Edward Sanders is a poet, historian and musician. In the 1960s he operated the Peace Eye Bookstore in New York City’s East Village, and was the leader of the folk-satire group, The Fugs. He was a participant in the Mimeograph Revolution, publishing in the early 1960s, Fuck You/ A Magazine of the Arts.
In the early 1970s, he wrote The Family, the harrowing story tracing the “family” of cult leader Charles Manson. Also in the 1970s he wrote Investigative Poetry, a well-received manifesto on how poets should take on the ancient task of writing histories. In 1975 appeared Tales of Beatnik Glory, Volume 1, the first volume of a four-volume set of interconnected stories tracing life in the Beat Generation and Counterculture eras of the late 1950s through the 1960s. Other volumes of Tales of Beatnik Glory were published in 1980, 1987 and 2004.
Additional books by Sanders include 1968, A History in Verse; The Poetry and Life of Allen Ginsberg; and Chekhov, a biography in verse of Anton Chekhov. From 1998 till completing it in 2011, he wrote the 9-volume America, A History in Verse.

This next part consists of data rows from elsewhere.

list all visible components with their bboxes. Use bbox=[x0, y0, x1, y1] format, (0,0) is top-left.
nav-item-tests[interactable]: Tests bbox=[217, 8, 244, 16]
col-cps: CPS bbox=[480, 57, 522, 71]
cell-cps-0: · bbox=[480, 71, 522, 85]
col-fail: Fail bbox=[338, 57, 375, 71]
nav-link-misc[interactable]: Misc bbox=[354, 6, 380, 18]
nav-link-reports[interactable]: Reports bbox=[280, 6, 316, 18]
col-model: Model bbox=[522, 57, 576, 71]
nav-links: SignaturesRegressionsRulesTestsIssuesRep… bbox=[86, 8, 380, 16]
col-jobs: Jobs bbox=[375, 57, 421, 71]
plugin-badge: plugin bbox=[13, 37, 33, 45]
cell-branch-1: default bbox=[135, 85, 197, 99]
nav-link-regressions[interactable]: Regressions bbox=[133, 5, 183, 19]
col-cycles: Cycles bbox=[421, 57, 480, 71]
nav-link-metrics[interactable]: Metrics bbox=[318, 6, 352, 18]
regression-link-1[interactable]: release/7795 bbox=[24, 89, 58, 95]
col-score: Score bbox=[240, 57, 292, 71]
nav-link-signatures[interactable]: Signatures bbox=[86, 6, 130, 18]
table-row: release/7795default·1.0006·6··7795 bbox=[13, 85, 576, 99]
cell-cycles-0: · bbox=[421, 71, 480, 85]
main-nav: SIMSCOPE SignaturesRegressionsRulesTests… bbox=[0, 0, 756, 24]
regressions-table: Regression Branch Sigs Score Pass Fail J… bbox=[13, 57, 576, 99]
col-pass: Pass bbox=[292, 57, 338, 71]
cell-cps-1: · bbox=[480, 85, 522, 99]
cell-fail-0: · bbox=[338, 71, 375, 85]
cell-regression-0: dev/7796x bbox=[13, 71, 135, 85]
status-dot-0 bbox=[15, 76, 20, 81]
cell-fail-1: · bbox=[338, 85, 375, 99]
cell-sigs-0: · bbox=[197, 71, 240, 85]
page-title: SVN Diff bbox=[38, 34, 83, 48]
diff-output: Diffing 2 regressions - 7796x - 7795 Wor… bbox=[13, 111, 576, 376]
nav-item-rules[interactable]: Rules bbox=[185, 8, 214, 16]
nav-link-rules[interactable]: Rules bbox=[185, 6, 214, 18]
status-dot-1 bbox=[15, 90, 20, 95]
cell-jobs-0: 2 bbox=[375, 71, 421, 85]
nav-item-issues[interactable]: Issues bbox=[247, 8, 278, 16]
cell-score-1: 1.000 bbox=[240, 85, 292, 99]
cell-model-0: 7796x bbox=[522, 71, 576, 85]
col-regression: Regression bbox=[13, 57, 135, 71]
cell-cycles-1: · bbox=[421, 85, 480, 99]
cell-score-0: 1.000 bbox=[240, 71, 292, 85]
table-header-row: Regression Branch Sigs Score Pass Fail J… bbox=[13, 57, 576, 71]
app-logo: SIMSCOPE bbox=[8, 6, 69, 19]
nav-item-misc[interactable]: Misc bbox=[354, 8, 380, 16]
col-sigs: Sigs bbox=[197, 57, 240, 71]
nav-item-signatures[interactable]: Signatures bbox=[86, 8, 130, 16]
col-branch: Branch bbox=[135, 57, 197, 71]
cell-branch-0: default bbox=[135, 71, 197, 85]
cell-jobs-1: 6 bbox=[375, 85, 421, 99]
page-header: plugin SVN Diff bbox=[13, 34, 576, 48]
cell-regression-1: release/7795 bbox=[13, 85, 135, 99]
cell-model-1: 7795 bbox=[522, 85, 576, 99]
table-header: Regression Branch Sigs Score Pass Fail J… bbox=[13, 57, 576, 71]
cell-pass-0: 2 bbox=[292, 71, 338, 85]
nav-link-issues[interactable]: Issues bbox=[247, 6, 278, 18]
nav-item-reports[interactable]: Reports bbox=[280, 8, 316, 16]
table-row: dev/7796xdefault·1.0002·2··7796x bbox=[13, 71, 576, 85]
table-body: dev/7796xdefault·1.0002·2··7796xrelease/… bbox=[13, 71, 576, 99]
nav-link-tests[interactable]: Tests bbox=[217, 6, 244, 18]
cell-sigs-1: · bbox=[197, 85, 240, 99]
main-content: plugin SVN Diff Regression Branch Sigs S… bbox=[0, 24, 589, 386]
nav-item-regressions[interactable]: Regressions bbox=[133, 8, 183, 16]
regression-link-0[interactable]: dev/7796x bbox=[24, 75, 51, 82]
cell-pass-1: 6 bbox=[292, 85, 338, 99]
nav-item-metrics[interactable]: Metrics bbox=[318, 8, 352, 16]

His selected poems, 1986-2008, Let’s Not Keep Fighting the Trojan War, has been published by Coffee House Press.
Da Capo Press has published his memoir of the 1960s, Fug You— An Informal History of the Peace Eye Bookstore, the Fuck You Press, the Fugs and Counterculture in the Lower East Side, which won the 2012 PEN-Oakland Josephine Miles award.
Another recent writing project is Poems for New Orleans, a book and CD on the history of that great city, and its tribulations during and after hurricane Katrina. He has been granted a Guggenheim fellowship in poetry, a National Endowment for the Arts fellowship in verse, an American Book Award for his collected poems, and other awards for his writing.
Two of his books, The Family and Tales of Beatnik Glory, are under option to be made into movies. Sanders lives in Woodstock, New York with his wife, the essayist and painter Miriam Sanders, and both are active in environmental and other social issues.